In contrast, annotations generated by the computational method are not supported by direct experimental evidence and are not individually reviewed. These annotations include predictions generated by sequence similarity algorithms or by the integrated computational analyses of different sets of high-throughput experimental data that have not been individually reviewed [(for examples, see (11,14–17)].
All literature-based GO annotations from SGD and GOA UniProt are classified either as manually curated or high-throughput. Computational predictions provided by GOA UniProt are classified as computational (Table 1).
MODIFICATIONS TO INTERFACES
SGD has changed several web interfaces in order to display data sources and annotation methods. The Locus Summary lists each manually curated and high-throughput GO annotation and indicates when computational GO annotations are available (Figure 1A). The phrases ‘All GO Evidence and References’ and ‘View Computational GO annotations’ are both hyperlinked to a detailed Gene Ontology Annotations page, which is subdivided into sections according to each annotation method. Because annotations no longer come solely from SGD, an ‘Assigned by’ column now indicates the data source (Figure 1B).
From the Locus Summary and GO Annotations pages, each GO term is hyperlinked to its GO Term page, which now lists all annotation methods used to generate that annotation for a particular gene. Annotations may be downloaded, according to annotation method, from the summary table at the top of the page (Figure 1C).
To ensure that data analyzed at SGD or by others in the scientific community are based on GO annotations supported by evidence in the published literature, only manually curated and high-throughput GO annotations are publicly available from the GO Consortium (http://www.geneontology.org/GO.current.annotations.shtml). They are also the default annotation sets used for SGD's GO Term Finder (http://www.yeastgenome.org/TermFinder) and GO Slim Mapper (http://www.yeastgenome.org/SlimMapper).
FUTURE DIRECTIONS
SGD will continue to update manually curated GO annotations as new experimental data are published and will add more sources of high-throughput and computational GO annotations. Discrepancies between annotations may become evident as GO annotations are made from different data sources and annotation methods. These differences can help refine GO and individual annotations by indicating areas in the ontology that require modification and gene products whose annotations need to be reviewed and updated to reflect the current literature. SGD will use this method of comparison to identify under-annotated gene products and areas in the GO structure that need to be reviewed.
SUMMARY
The incorporation of annotations from additional data sources makes SGD a central source for S. cerevisiae GO annotations. Differentiating these annotations by annotation method distinguishes what has been experimentally determined for each gene from what has only been computationally predicted. This knowledge will spur experimental research by contributing valuable information for genes that have not been experimentally characterized, and by suggesting additional roles for others (6).

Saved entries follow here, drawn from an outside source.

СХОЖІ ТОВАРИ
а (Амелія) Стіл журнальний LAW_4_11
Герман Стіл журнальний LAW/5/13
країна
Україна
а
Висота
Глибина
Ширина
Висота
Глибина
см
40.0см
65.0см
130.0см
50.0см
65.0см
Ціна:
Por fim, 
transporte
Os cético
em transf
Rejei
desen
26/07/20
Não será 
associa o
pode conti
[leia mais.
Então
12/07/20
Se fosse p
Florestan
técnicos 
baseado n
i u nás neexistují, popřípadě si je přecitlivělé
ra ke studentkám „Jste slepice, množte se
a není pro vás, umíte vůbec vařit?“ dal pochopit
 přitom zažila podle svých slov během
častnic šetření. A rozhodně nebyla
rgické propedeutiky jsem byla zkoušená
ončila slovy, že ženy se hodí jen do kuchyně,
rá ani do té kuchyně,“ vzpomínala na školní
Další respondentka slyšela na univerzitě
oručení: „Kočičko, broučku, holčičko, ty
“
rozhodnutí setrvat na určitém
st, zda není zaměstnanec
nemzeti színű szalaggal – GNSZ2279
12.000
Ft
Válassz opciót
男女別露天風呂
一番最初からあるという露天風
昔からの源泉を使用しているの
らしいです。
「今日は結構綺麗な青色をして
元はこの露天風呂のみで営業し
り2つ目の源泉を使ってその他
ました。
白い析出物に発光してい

SGD is committed to maintaining high-quality GO annotations and welcomes all comments or questions. Please contact us at: yeast-curator@genome.stanford.edu.
ACKNOWLEDGEMENTS
The SGD project is supported by a P41 grant from the NHGRI HG001315 (J.M.C.) and through the GO Consortium P41 grant from NHGRI HG002273 (co-PI J.M.C). Funding to pay the Open Access publication charges for this article was provided by the National Human Genome Research Institute.
Conflict of interest statement. None declared.
REFERENCES
- 1.Gene Ontology Consortium. The Gene Ontology (GO) project in 2006. Nucleic Acids Res. 2006;34:326. doi: 10.1093/nar/gkj021. [DOI] [PMC free article] [PubMed] [Google Scholar]

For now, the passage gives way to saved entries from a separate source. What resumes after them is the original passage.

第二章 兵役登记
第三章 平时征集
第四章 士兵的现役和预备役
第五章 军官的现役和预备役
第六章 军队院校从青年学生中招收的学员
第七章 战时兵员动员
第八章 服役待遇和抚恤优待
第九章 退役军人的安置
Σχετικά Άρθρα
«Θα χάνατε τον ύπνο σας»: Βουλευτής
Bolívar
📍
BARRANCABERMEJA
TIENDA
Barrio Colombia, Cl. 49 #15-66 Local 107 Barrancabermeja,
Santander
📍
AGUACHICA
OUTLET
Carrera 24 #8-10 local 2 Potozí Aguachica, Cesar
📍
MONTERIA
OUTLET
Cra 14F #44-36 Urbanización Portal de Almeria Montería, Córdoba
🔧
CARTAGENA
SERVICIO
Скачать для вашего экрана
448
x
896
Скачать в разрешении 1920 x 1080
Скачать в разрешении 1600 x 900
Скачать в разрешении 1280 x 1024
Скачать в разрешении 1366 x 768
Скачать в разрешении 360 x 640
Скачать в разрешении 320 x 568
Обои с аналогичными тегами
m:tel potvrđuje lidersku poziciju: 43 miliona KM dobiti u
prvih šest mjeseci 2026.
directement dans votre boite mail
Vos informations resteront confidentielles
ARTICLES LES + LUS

- 2.Dwight SS, Dolinski K, Ball CA, Binkley G, Christie KR, Fisk DG, Issel-Tarver L, Schroeder M, et al. Saccharomyces Genome Database (SGD) provides secondary gene annotation using the Gene Ontology (GO) Nucleic Acids Res. 2002;30:69–72. doi: 10.1093/nar/30.1.69. [DOI] [PMC free article] [PubMed] [Google Scholar]
- 3.Ashburner M, Ball CA, Blake JA, Botstein D, Butler H, Cherry JM, Davis AP, Dolinski K, Dwight SS, et al. Gene ontology: tool for the unification of biology. The Gene Ontology Consortium. Nat. Genet. 2000;25:25–29. doi: 10.1038/75556. [DOI] [PMC free article] [PubMed] [Google Scholar]
- 4.Gene Ontology Consortium. Creating the gene ontology resource: design and implementation. Genome Res. 2001;11:1425–1433. doi: 10.1101/gr.180801. [DOI] [PMC free article] [PubMed] [Google Scholar]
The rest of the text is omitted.